Fiction Poetry

In the spring of another Now

This is second part of the story by Deborah Sanderson, the first part can be found here The seed of light and Dan McPhail

It was in the spring of another Now, when young Dan fell into the arms of love, his tears of joy floated on a rippling sea of a balmy breeze, filling the orchard with the scent of apple blossom snow. It was here where he first kissed the farmer’s daughter, after small sideways looks between the two had led to a brief embrace, a kiss that opened up his heart from the touch of her moonlight face.

Sweet Jeannie was her name, and like her name she trod the earth with grace and wonder, seeing heaven everywhere and in everything, for her smile could light up a room with joy, for the gratitude she felt for life, and when young Dan whispered her name on his lips, she and he felt blessed again and again. But how could it be? – that the sweetest one in all his world felt the same for him? A rugged loon who clumsily lumbered towards his love, yet always stumbled when he got too close, then feigned tying up a bootlace left undone. He was young and weatherworn before his time, with sad shy eyes he would wipe with his sleeve of his tartan shirt. For despite his height and muscled brawn, he dreaded that she might see how much he yearned to be her Man, even when he was out at sea.

“Ach!” he mumbled under his breath. “Haud yer wheesht, you fool. Look at yersel. And then look at her, ne’er finer could there be!” Broad-beamed Dan was a softly spoken man, with an innocence in his timbre. He had no idea Sweet Jeannie could feel the same, or how the thought of gentle Dan lit sparks in her tiny frame. “Oh Dan,” she murmured to the coos, the chickens and the geese. “Come to my arms, my couthy loon. Our youth is what we should grasp right Now, and pay no attention to the fearty how. Come to me, darling, don’t be afraid, let’s grow young together, with the life that we’ll have made.”

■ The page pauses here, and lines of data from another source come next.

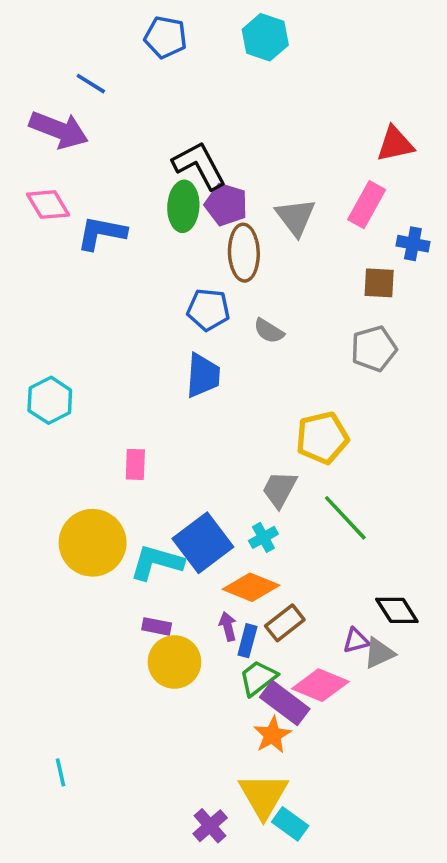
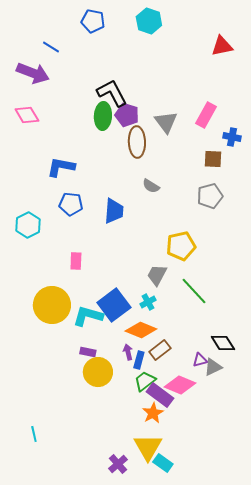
red triangle: (395, 144) -> (222, 46), moved
blue L-shape: (101, 233) -> (61, 167), moved
blue pentagon: (208, 310) -> (71, 204), moved

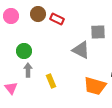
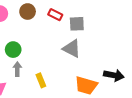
red rectangle: (57, 19) -> (55, 15), moved
gray square: (98, 32) -> (77, 24), moved

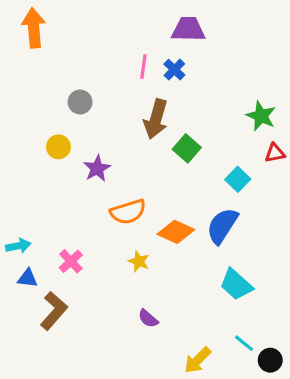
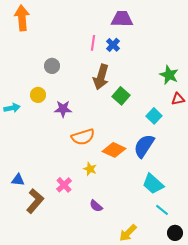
purple star: (97, 169) -> (63, 109), turned 30
cyan arrow: (18, 246) -> (12, 108), moved
pink cross: (71, 261) -> (64, 185), moved
cyan line: (244, 343) -> (162, 210), moved

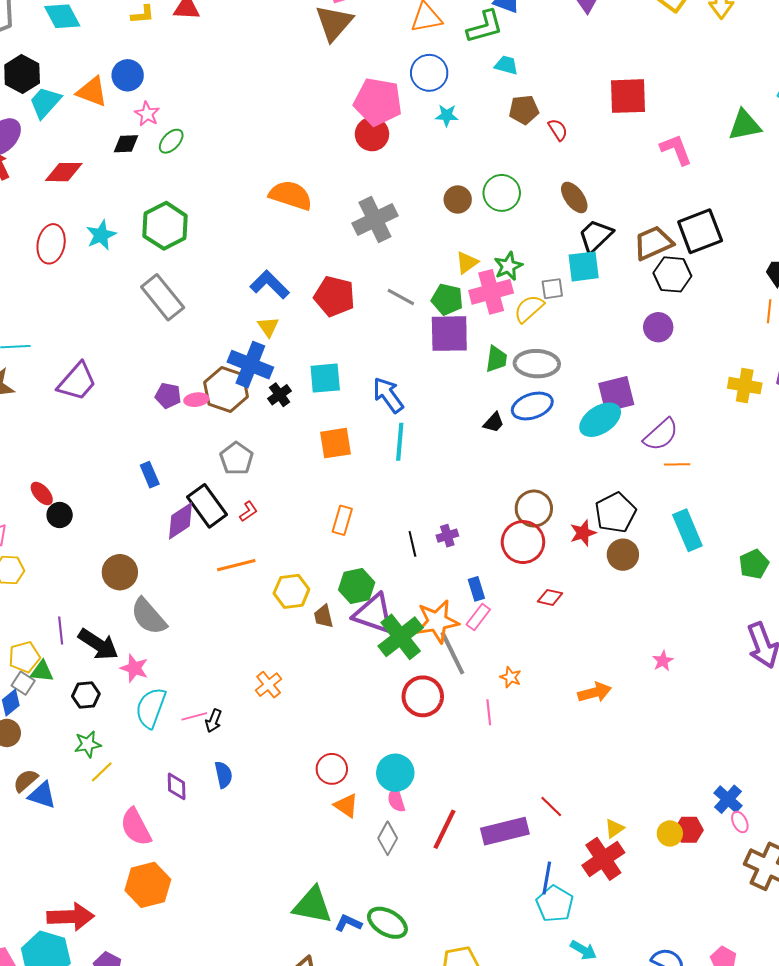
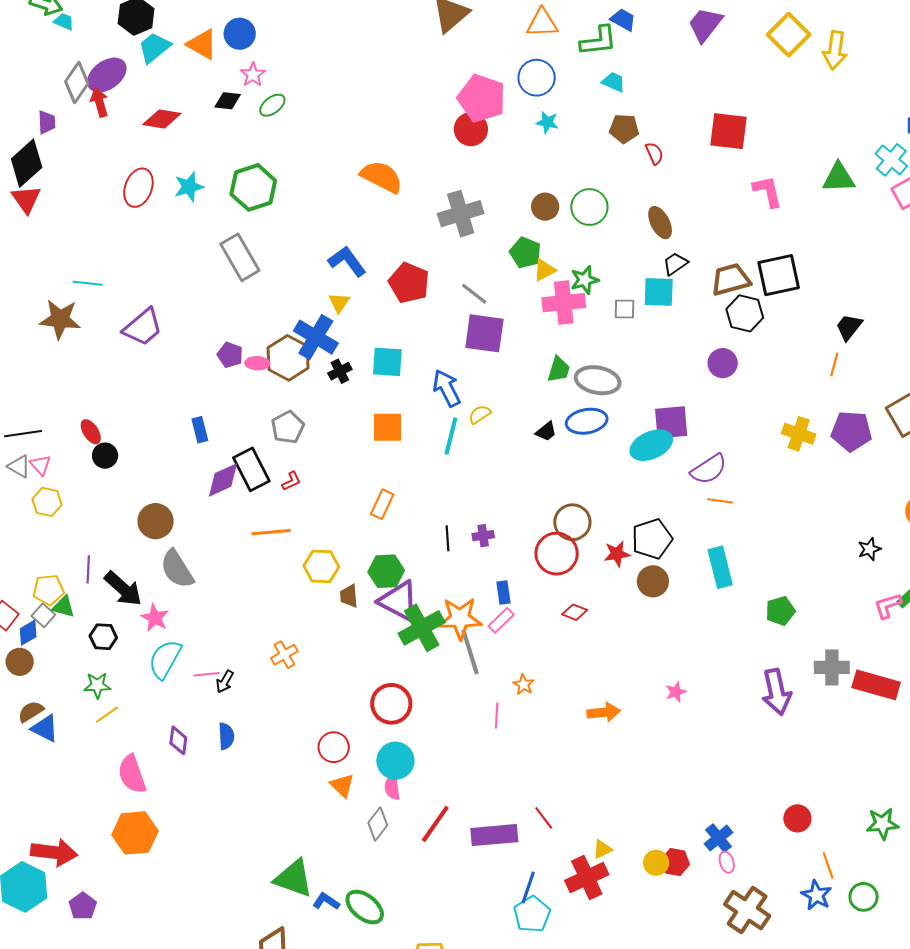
black trapezoid: (596, 236) -> (675, 264), size x0.7
green pentagon: (447, 299) -> (525, 253), moved
yellow semicircle: (529, 309) -> (480, 414), moved, size x0.7
purple square: (449, 334) -> (484, 333), moved
red circle: (423, 696) -> (391, 704), moved

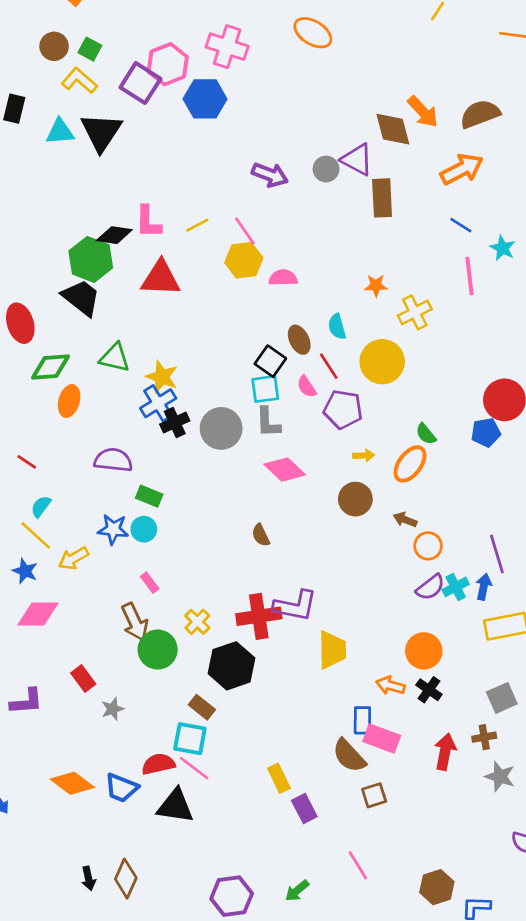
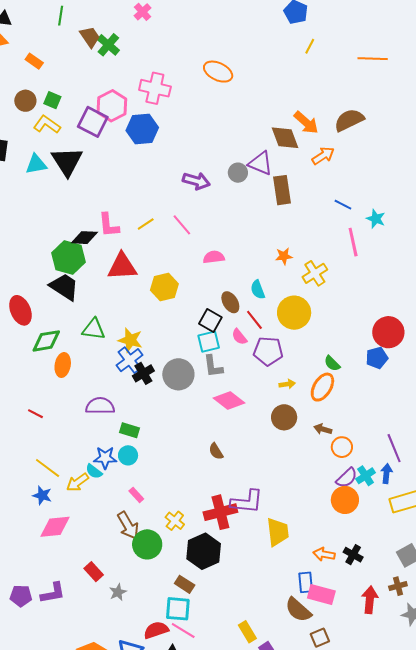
orange arrow: (462, 169) -> (323, 156), moved, size x0.7
yellow hexagon: (244, 260) -> (164, 287), moved
cyan semicircle: (41, 506) -> (94, 471), moved, turned -84
orange circle: (424, 651) -> (345, 500), moved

Each starry night, his quiet strength filled her dulcet dreams, and in them he held her in his strong arms, with love bursting at the seams. On waking, she dressed in her Sunday best as she skipped along the clifftop path, under an infinite sky. Dan was the man for Jeannie. He made her complete, in her blood and her bones, life tasted more than sweet, from her neatly starched bonnet and apron, to her polished booted feet.

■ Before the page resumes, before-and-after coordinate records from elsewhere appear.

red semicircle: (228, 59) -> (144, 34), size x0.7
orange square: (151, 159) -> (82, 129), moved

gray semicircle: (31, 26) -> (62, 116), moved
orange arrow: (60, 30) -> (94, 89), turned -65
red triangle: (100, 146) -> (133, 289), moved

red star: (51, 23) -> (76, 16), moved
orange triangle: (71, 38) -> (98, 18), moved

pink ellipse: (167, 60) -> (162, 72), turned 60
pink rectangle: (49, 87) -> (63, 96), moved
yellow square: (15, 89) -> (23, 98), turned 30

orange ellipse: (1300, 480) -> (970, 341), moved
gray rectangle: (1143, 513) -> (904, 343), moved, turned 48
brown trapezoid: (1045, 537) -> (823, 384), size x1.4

Sometimes in the spring, she’d pick cowslips and primroses to tuck inside her neatly ironed bonnet, but today, right Now, her lover’s clock ticking in her heart could sense when she would see Dan, her Man, perhaps on the clifftop path. She knew when she would see him again, even when they were far apart. She could feel him in her bones, crossing the rolling sea, and on this particular morning, she cried to the infinite air, “Dan’s coming hame to me!”

By the seventh step, her highcuts twirled with a joy set free. Just like her mother’s famous dancing, at every village ceilidh – that’s how she won her father’s heart. Florence June and Wullie the ploughman, so like her mother was Jeannie, Sweet Jeannie, she was a dancer. All she knew was her Man was coming hame, and Now, Dan would finally give her an answer. Flowers framed her lunar face, beaming in the Now, but by the seventh step before the quay, a playful wind decided to play the fool, and snatched her bonnet with a gusty smile, releasing Jeannie’s crowning glory of fox-red hair, tumbling, tumbling like a bubbling burn, framing her beaming smile.

To and fro, back and forth, tossed her hair, like an auburn weeping willow hideaway. Where was he? Then suddenly, just out at sea, there was a flash of blinding light. It was Dan! He had been scouring the clifftop with his telescope to see if Sweet Jeannie would be there, unmissable with her overflowing locks of fiery crimson hair. With the poise in her step and summer-blue eyes, she was a charm and a talisman for any sailor that was wise. Sweet Jeannie was his true north, charting him back hame. With his fishing boat rammed full of silver darlings, the compass of his heart had brought him back hame.